One by one, without any sound, the ghostly figures moved past us. From watching them time after time, I can only assume that they began to fan out behind us as they started their stalk of the wildebeest ahead of them. "What about the leopard?" the lady behind me whispered. I'd completely forgotten about the Tom! No doubt he was also watching in dismay as his larger, more powerful cousins began to move in on the quarry that he had painstakingly been following for the past hour! It was hard to decide whether or not he would realise that his chance was gone and leave, or watch from a safe vantage point to maybe capitalise on the panic that would no doubt ensue as the lions closed in. If it was another leopard, wild dog or hyena hunting the wildebeest my money would be on him to stay and watch what happened, in the knowledge that a stray calf could be quickly taken up into a tree out of harms way. But with Lions… I'm not so sure. The odds would be against him, and there is a good chance that if they found him up a tree, the lions would follow! We came to the conclusion that he was now out of the equation.
My tracker and I decided that there was no need to move from our position; whether we looked forward into the dark or backward into the dark, we would still be none the wiser. As we sat patiently I heard the soft rhythmic breaths of something approaching. Using the larger aperture of my binoculars objective lens to gather what light there was available, I peered down the runway toward the sound. The leader of the pride approached! Still nursing an injury to his back right leg, and struggling under the weight of his heavy mane, his self cooling pant gave him away. As his imposing shape approached he paused and stared ahead. Seeing the movement of his pride ahead of him he sat, watching intently as the hunt developed before his nocturnal eyes.

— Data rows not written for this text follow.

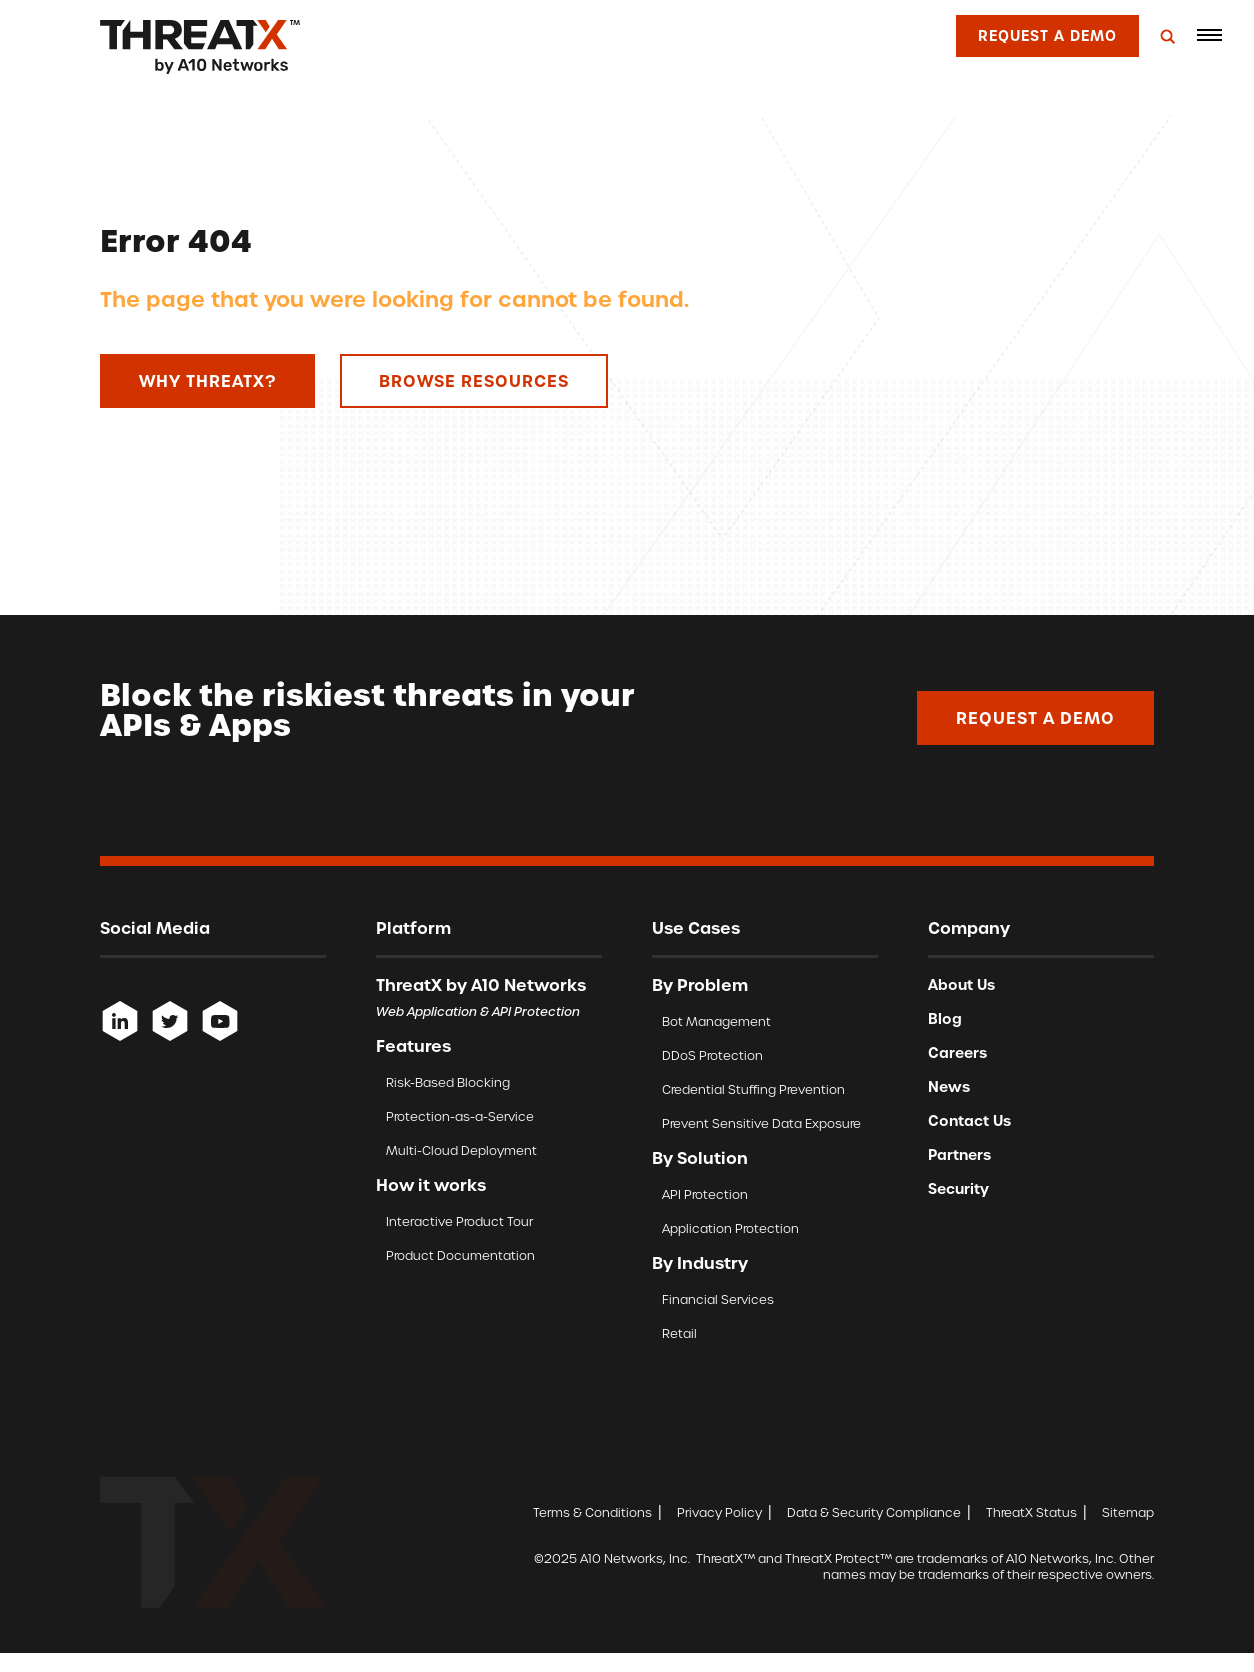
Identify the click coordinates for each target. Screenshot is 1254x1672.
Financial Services (718, 1299)
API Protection (705, 1194)
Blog (945, 1019)
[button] (1209, 35)
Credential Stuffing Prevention (753, 1089)
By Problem (700, 985)
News (949, 1087)
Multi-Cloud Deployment (461, 1150)
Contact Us (969, 1121)
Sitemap (1128, 1512)
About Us (961, 985)
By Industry (700, 1263)
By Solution (700, 1158)
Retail (679, 1333)
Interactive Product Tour (459, 1221)
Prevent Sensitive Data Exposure (761, 1123)
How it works (431, 1185)
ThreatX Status (1031, 1512)
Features (413, 1046)
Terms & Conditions (592, 1512)
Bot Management (716, 1021)
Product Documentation (460, 1255)
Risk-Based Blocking (448, 1082)
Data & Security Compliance (874, 1512)
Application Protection (730, 1228)
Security (958, 1189)
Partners (959, 1155)
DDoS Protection (712, 1055)
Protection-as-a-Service (460, 1116)
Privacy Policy (719, 1512)
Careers (957, 1053)
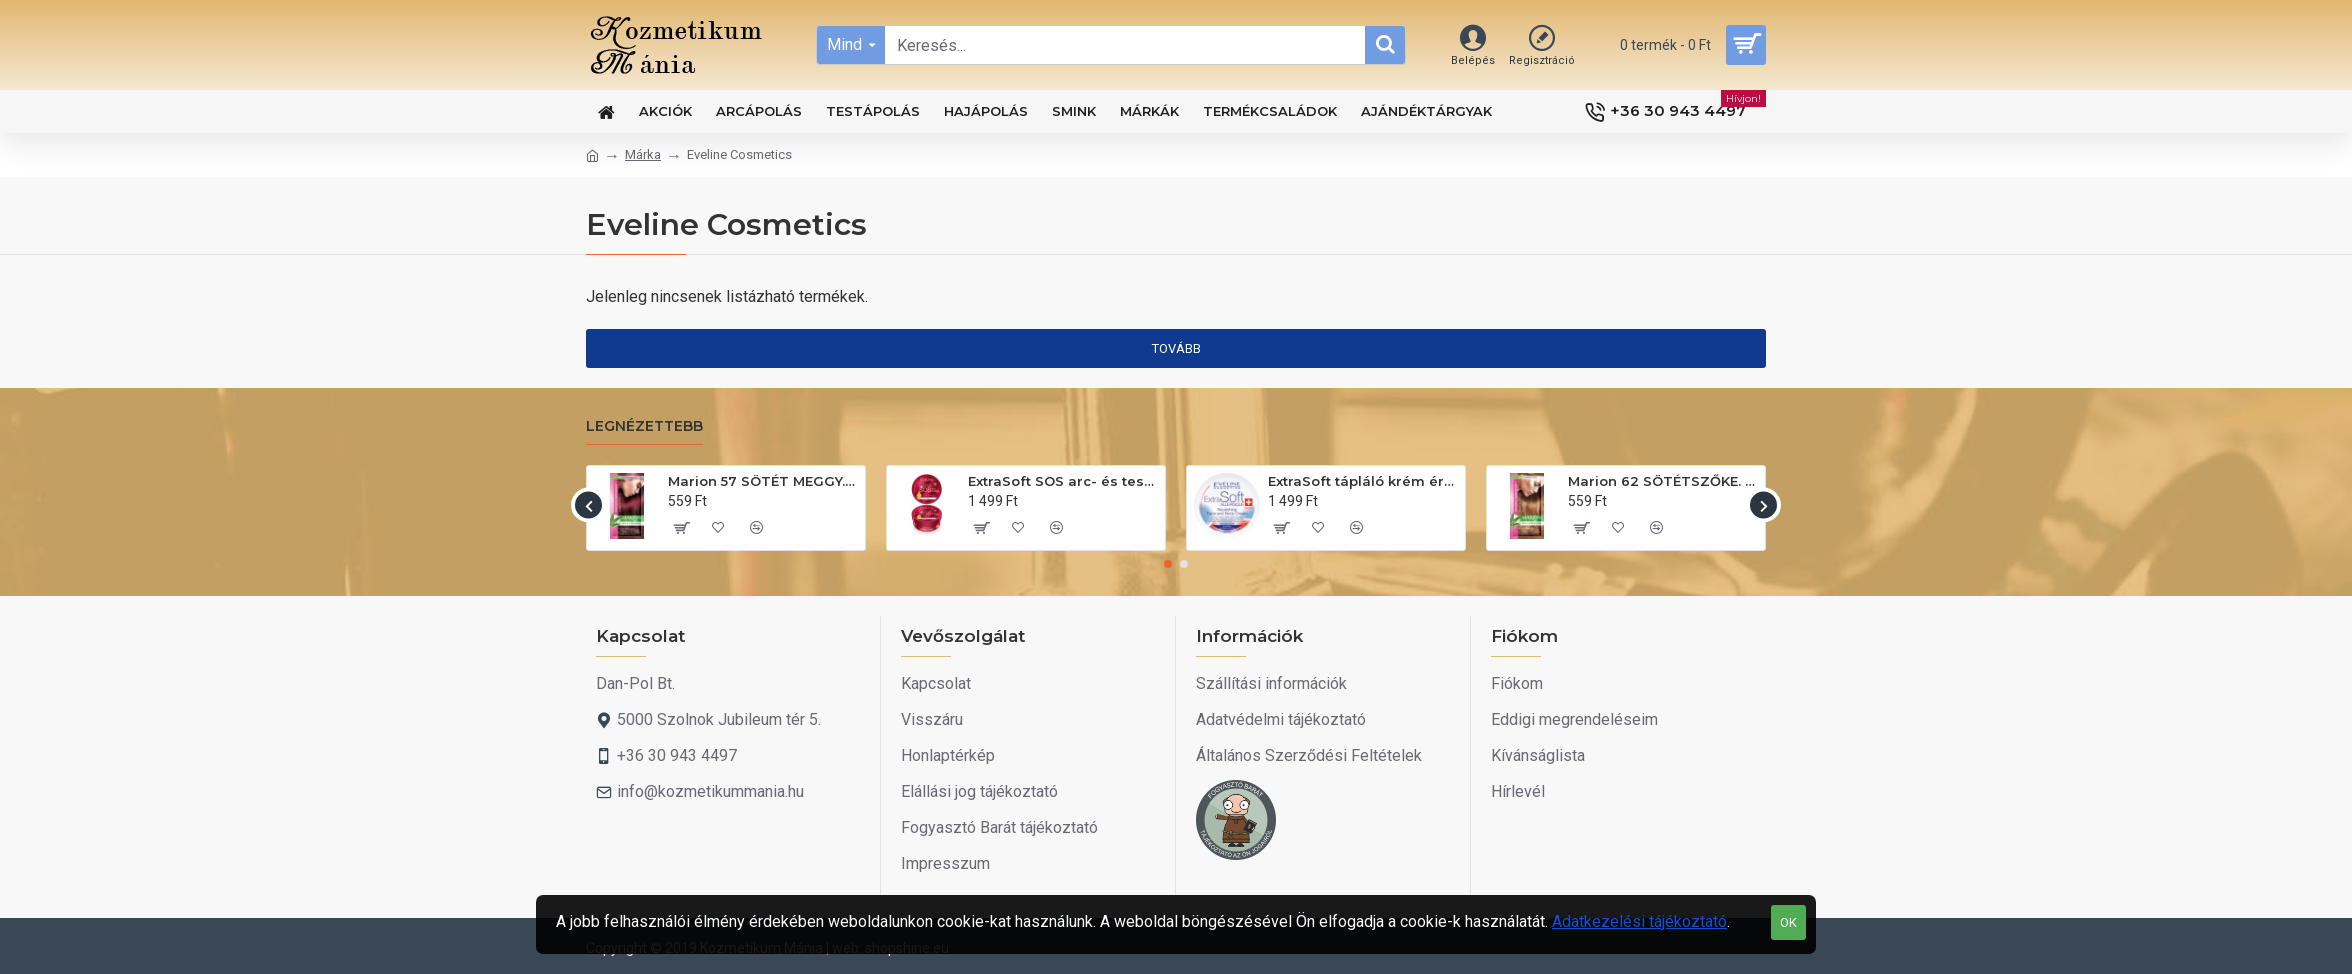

Suddenly, a burst of sound, a crack, a snort and stampeding hooves indicated the hunt had reached fever pitch. I glanced to my right, the male was gone. I started up the vehicle and swung the nose up the runway towards the activity. Gold and black moved erratically from one side of the runway to the next. We pulled away to follow the animals up the airstrip but as we approached, the gold specks between the black cloud began to congregate and slow, and the space between the groups quickly grew. As we caught up we could see that, yet again, the wildebeest had somehow avoided their pursuers! As their hooves disappeared into the night the lions regrouped, seemingly unperturbed by the loss, and like a well regimented force they slowly started to move back up the airstrip in single file.
Two hours had passed from the moment we first caught sight of the leopard to the lions moving off into the night - two hours very well spent in my books, and two hours not easily forgotten!!